• Task objective
Find the line with "Avanzan a buen ritmo los trabajos de" in the records below. Output exactly from there until after the line with "chức khai trương", without pictures.

• Material for the task
----
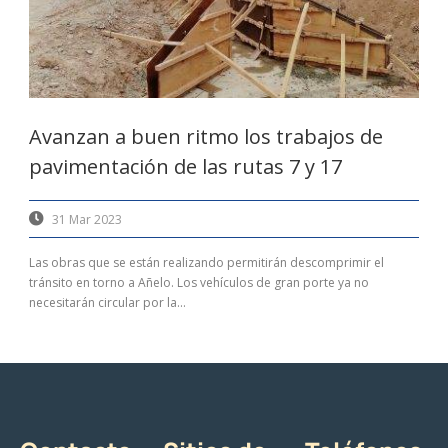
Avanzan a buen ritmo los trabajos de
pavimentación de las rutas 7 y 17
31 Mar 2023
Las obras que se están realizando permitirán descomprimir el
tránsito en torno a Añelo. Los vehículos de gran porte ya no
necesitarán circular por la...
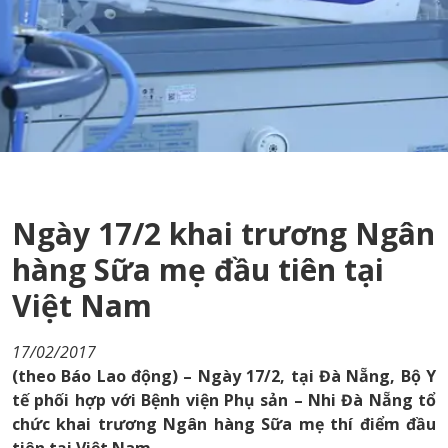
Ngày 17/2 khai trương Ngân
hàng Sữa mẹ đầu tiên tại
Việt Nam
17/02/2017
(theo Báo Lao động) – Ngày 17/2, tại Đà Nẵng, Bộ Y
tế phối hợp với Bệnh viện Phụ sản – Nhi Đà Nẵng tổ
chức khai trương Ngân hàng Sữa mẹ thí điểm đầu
----
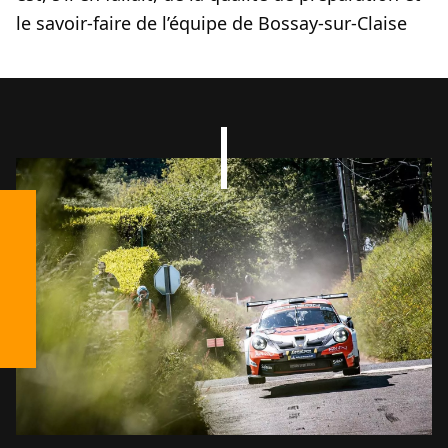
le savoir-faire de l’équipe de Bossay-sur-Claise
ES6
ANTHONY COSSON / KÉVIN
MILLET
----
• Answer box
Avanzan a buen ritmo los trabajos de
pavimentación de las rutas 7 y 17
31 Mar 2023
Las obras que se están realizando permitirán descomprimir el
tránsito en torno a Añelo. Los vehículos de gran porte ya no
necesitarán circular por la...
Ngày 17/2 khai trương Ngân
hàng Sữa mẹ đầu tiên tại
Việt Nam
17/02/2017
(theo Báo Lao động) – Ngày 17/2, tại Đà Nẵng, Bộ Y
tế phối hợp với Bệnh viện Phụ sản – Nhi Đà Nẵng tổ
chức khai trương Ngân hàng Sữa mẹ thí điểm đầu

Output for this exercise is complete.